Smart technologies can help buildings cut energy costs, increase their value and help them be better at whatever they are trying to do. By using smart technology to serve the specific objectives of a building; schools can teach better, offices can be more productive, and hospitals can cure more people. If your building is a prison, then smart technology also promises to help you, but in some quite unique ways.
Prisons, are mainly about security but unlike most building security, prisons are primarily concerned about keeping people in, rather than keeping them out. This creates a complex and unique smart security challenge for vendors and contractors. To make correctional facilities more secure, from inside and out, the smart technology sector puts forward its full arsenal of security products - from surveillance cameras to signal blockers and even radar.
“A smart corrections facility creates a performance infrastructure that embraces emerging technologies to enable a safer environment for corrections officers and inmates. These emerging technologies include improvements to perimeter lighting and fencing and the ability to intercept illegal mobile phone calls and drone activity, deterring criminal activities directed from within a corrections facility,” says Phillip Lowery, director of state government at Johnson Controls.
Johnson Controls is well positioned for this market after merging with Tyco International “one of the world’s leading suppliers of Physical Security and Fire Safety equipment,” to create “a $30 billion revenue company,” our security report The Physical Security Business 2016 to 2021 explains in great detail.
Smart prisons, like any smart building, can benefit from energy efficiency. They may even benefit more than most, considering the rising costs, limited finding and growing prison population, in the US at least. The US penal system is bursting - in fact the US prison population is the highest of any country with over 2 million - so any initiative that helps reduce costs will be a significant bonus for the prison administrators, and also the government and the taxpayer.
“Like other agencies within state government, the Department of Corrections demands safer, more comfortable and sustainable environments. Meanwhile, because of an ever-increasing population, correctional spending continues to demand a larger share of tax dollars. Unfortunately, the funding is just not available, forcing administrators to look for innovative solutions to reduce energy costs, relieve deferred maintenance issues and improve infrastructure without the use of taxpayer dollars. A smart facility also implements vocational programs to reduce recidivism and avoid the rising cost of housing inmates.” Lowery said.
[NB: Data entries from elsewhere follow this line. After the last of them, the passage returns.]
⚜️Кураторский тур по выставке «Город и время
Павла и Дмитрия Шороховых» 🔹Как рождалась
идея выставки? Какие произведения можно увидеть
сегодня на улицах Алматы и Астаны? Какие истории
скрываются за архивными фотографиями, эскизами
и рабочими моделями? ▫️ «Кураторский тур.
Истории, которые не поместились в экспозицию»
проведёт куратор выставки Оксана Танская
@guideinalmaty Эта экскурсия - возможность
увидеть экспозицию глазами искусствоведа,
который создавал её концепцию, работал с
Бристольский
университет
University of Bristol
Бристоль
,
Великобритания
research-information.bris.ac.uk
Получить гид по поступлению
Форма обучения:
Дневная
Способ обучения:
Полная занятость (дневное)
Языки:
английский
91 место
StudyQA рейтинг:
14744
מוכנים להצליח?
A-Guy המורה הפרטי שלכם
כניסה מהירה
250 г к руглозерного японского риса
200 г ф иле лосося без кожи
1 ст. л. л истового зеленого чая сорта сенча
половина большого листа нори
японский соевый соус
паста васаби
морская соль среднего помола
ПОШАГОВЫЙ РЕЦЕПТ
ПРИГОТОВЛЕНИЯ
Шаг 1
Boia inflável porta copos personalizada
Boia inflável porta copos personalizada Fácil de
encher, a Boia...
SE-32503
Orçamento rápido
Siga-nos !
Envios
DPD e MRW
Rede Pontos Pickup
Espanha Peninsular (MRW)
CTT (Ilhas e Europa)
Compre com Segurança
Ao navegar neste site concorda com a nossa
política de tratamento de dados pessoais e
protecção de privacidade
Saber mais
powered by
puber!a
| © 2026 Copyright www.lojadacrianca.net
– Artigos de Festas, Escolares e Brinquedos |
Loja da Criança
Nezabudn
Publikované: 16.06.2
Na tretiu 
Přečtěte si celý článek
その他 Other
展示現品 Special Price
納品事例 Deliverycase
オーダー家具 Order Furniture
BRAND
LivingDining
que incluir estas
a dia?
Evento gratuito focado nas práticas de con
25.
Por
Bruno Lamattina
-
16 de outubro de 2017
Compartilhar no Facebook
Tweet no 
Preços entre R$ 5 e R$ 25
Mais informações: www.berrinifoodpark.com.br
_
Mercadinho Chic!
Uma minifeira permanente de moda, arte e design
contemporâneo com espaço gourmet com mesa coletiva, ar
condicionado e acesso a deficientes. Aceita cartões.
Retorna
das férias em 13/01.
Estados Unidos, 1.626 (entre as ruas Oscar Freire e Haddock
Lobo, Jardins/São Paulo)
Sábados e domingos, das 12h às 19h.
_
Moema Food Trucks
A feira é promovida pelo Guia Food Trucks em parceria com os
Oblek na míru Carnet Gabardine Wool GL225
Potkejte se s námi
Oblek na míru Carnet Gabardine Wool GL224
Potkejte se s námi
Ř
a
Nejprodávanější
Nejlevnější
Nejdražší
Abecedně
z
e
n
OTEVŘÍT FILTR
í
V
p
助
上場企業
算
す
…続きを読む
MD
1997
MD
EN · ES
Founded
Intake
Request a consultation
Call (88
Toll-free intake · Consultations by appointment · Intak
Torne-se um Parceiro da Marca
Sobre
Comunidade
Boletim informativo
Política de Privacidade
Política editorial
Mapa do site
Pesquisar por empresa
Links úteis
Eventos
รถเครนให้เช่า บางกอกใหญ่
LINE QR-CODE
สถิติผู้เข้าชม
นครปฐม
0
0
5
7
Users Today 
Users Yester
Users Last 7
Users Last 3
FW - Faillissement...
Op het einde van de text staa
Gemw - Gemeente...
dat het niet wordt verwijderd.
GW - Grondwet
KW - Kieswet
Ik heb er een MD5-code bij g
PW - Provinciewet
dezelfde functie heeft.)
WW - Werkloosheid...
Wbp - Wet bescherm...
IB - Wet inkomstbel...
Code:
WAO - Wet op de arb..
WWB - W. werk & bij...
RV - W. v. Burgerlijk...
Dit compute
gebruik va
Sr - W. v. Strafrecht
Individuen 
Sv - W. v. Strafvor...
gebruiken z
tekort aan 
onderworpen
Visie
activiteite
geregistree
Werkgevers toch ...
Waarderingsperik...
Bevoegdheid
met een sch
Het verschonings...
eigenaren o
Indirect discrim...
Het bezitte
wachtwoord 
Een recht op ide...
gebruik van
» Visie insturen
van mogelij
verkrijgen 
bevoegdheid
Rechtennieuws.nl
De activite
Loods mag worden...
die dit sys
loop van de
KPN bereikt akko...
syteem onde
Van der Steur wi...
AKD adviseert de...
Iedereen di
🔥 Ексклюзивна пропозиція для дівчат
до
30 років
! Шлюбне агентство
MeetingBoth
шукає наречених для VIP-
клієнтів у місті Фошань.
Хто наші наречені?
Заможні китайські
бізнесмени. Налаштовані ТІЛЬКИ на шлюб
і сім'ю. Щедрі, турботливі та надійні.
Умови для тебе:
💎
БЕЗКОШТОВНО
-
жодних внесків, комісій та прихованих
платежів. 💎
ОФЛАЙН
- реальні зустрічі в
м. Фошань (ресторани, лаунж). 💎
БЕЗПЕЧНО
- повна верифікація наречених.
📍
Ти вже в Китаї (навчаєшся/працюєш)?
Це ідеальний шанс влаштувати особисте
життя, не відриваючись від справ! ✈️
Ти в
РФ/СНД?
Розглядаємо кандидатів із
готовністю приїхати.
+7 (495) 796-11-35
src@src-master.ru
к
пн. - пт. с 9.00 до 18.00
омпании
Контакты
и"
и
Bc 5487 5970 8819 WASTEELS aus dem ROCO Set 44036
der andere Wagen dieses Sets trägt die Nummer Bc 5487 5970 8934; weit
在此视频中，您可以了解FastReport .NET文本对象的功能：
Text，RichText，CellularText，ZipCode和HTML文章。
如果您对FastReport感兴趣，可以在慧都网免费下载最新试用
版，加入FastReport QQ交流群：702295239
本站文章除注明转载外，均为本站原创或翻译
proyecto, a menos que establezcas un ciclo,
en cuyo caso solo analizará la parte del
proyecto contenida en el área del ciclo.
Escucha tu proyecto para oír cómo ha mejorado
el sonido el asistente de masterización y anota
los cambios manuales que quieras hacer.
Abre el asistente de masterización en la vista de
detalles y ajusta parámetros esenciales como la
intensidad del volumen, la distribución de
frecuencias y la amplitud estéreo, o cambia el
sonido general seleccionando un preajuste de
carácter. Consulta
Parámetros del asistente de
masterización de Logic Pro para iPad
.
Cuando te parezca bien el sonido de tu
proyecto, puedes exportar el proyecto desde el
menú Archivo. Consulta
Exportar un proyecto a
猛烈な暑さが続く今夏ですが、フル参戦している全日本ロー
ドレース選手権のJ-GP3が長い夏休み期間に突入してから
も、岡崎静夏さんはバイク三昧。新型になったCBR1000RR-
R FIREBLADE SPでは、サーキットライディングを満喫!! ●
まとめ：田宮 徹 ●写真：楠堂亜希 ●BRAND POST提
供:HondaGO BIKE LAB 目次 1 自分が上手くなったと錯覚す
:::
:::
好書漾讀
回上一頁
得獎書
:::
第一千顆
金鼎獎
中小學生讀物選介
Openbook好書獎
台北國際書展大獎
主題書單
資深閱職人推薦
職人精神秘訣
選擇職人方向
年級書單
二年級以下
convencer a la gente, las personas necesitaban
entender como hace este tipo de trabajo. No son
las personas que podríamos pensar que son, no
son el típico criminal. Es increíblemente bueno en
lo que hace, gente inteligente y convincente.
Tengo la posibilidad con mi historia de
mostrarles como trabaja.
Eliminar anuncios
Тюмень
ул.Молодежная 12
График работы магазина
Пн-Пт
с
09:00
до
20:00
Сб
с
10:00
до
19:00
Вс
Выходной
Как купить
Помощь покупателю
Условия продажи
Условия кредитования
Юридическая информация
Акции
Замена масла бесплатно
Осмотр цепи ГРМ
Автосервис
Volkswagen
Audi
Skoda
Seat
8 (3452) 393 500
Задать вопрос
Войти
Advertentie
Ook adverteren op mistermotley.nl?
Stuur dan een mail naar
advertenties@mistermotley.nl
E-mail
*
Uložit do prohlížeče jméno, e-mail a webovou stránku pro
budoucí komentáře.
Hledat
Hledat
Some prisons have also started considering their impact on the environment and finding cost effective ways to makes their facilities greener. The Rimutaka prison in New Zealand, for example, has turned shipping containers into prison cells and showers as part of a solution to overcrowding, while also recycling the containers for environmental benefit. Containers as cells are able to house new inmates at half the cost of building traditional cells.
Smart technology is providing potential future inmates some positives however, through comfort and rehabilitation. In fact this is the key to “making prisons better.” While going to prison is a punishment, the facility itself has a responsibility to help inmates improve themselves and prepare to be reintroduced into society. While inmate comfort may be counterproductive in the eyes of many, comfort as a reward for good behavior would have fewer critics. Smart technology has been mastering occupant comfort in other settings, so why not prisons?
“Inmates are living in our facilities, so providing for their comfort is a concern. Interestingly, many corrections agencies across the country provide heating but do not provide conditioned air within inmate housing pods. As an incentive to promote good behavior, some of these institutions reward exemplary inmates with air-conditioned pods, making comfort a privilege you earn rather than a right you demand,” explains Lowery.
The 362-bed maximum-security Stanton Correctional Facility in Fairfield, California, provides a modern, high-tech environment that is efficient to operate and equipped to treat medical and mental health issues. Each of the facility’s officers is armed with a handheld PDA, giving them full control over the doors and functions of a group of inmate housing units.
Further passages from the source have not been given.